— WHAT YOU ARE ASKED TO DO —
Print the data exactly. Pictures stay out.

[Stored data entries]
<<<<
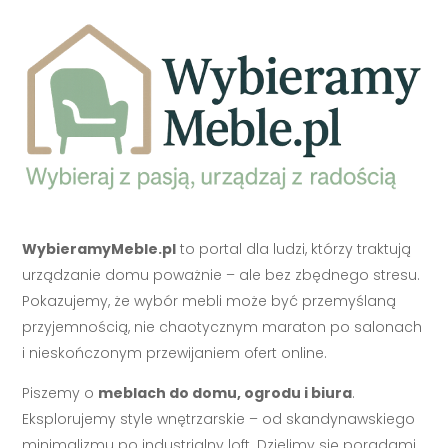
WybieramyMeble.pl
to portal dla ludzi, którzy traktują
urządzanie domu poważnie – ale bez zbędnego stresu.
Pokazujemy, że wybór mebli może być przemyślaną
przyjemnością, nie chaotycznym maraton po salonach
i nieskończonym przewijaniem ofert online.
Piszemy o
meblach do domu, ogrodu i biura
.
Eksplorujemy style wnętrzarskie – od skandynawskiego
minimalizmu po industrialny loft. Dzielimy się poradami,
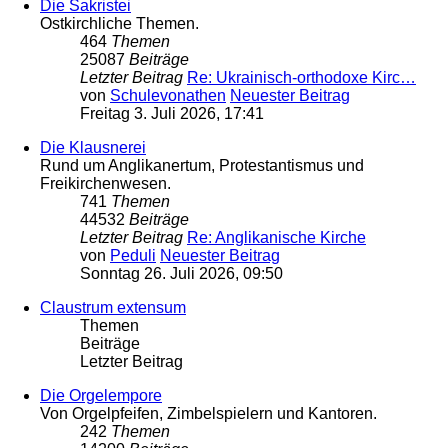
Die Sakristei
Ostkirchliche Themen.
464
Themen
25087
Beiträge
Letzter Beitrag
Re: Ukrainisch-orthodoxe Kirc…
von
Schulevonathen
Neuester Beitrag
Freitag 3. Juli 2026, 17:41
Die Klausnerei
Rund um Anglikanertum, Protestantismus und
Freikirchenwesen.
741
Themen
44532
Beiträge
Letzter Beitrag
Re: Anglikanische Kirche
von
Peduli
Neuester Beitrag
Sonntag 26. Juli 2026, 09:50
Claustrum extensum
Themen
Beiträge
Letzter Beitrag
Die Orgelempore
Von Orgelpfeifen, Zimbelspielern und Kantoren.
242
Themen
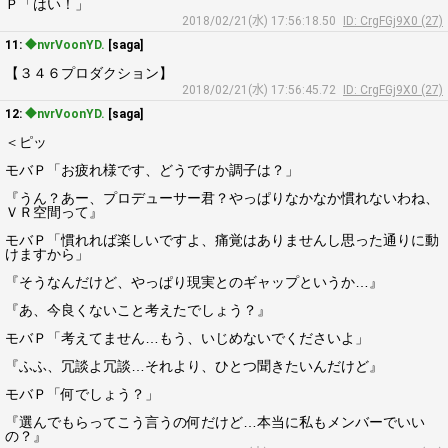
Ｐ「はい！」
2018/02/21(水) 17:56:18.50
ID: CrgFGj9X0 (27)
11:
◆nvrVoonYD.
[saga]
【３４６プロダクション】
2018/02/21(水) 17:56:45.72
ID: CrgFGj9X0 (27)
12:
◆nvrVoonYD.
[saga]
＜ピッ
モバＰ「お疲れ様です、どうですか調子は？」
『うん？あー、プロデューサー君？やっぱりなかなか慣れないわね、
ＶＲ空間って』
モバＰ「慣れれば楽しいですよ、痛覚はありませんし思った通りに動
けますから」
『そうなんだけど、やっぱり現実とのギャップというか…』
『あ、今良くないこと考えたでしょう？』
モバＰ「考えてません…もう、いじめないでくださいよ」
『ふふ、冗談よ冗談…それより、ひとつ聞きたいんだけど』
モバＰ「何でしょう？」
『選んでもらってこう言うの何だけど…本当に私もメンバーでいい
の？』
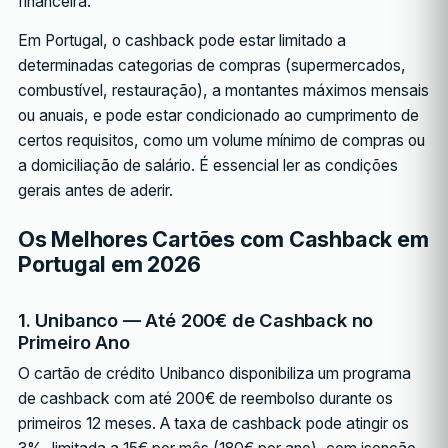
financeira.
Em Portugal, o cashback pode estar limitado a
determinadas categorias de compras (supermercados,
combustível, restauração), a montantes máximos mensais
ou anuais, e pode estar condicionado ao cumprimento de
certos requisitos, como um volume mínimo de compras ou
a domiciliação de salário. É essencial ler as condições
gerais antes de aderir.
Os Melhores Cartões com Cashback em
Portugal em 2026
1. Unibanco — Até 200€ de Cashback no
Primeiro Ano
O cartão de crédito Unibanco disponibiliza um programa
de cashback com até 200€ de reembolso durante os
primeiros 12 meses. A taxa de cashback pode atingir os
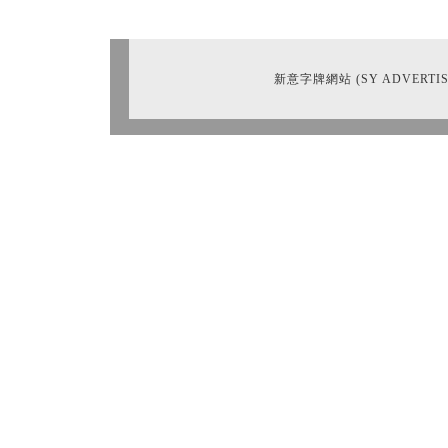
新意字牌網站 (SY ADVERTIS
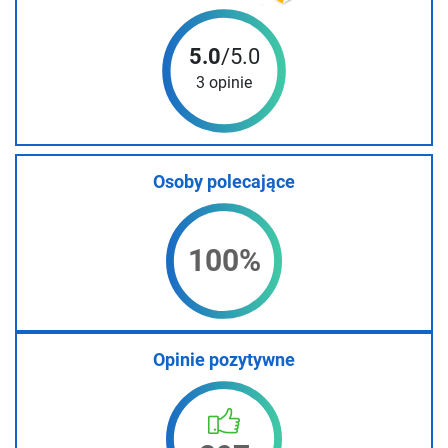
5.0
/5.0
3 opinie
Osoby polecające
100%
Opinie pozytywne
>>>>
— SOLUTION TO THIS EXERCISE —
WybieramyMeble.pl
to portal dla ludzi, którzy traktują
urządzanie domu poważnie – ale bez zbędnego stresu.
Pokazujemy, że wybór mebli może być przemyślaną
przyjemnością, nie chaotycznym maraton po salonach
i nieskończonym przewijaniem ofert online.
Piszemy o
meblach do domu, ogrodu i biura
.
Eksplorujemy style wnętrzarskie – od skandynawskiego
minimalizmu po industrialny loft. Dzielimy się poradami,
Die Sakristei
Ostkirchliche Themen.
464
Themen
25087
Beiträge
Letzter Beitrag
Re: Ukrainisch-orthodoxe Kirc…
von
Schulevonathen
Neuester Beitrag
Freitag 3. Juli 2026, 17:41
Die Klausnerei
Rund um Anglikanertum, Protestantismus und
Freikirchenwesen.
741
Themen
44532
Beiträge
Letzter Beitrag
Re: Anglikanische Kirche
von
Peduli
Neuester Beitrag
Sonntag 26. Juli 2026, 09:50
Claustrum extensum
Themen
Beiträge
Letzter Beitrag
Die Orgelempore
Von Orgelpfeifen, Zimbelspielern und Kantoren.
242
Themen
Ｐ「はい！」
2018/02/21(水) 17:56:18.50
ID: CrgFGj9X0 (27)
11:
◆nvrVoonYD.
[saga]
【３４６プロダクション】
2018/02/21(水) 17:56:45.72
ID: CrgFGj9X0 (27)
12:
◆nvrVoonYD.
[saga]
＜ピッ
モバＰ「お疲れ様です、どうですか調子は？」
『うん？あー、プロデューサー君？やっぱりなかなか慣れないわね、
ＶＲ空間って』
モバＰ「慣れれば楽しいですよ、痛覚はありませんし思った通りに動
けますから」
『そうなんだけど、やっぱり現実とのギャップというか…』
『あ、今良くないこと考えたでしょう？』
モバＰ「考えてません…もう、いじめないでくださいよ」
『ふふ、冗談よ冗談…それより、ひとつ聞きたいんだけど』
モバＰ「何でしょう？」
『選んでもらってこう言うの何だけど…本当に私もメンバーでいい
の？』
financeira.
Em Portugal, o cashback pode estar limitado a
determinadas categorias de compras (supermercados,
combustível, restauração), a montantes máximos mensais
ou anuais, e pode estar condicionado ao cumprimento de
certos requisitos, como um volume mínimo de compras ou
a domiciliação de salário. É essencial ler as condições
gerais antes de aderir.
Os Melhores Cartões com Cashback em
Portugal em 2026
1. Unibanco — Até 200€ de Cashback no
Primeiro Ano
O cartão de crédito Unibanco disponibiliza um programa
de cashback com até 200€ de reembolso durante os
primeiros 12 meses. A taxa de cashback pode atingir os
新意字牌網站 (SY ADVERTIS
5.0
/5.0
3 opinie
Osoby polecające
100%
Opinie pozytywne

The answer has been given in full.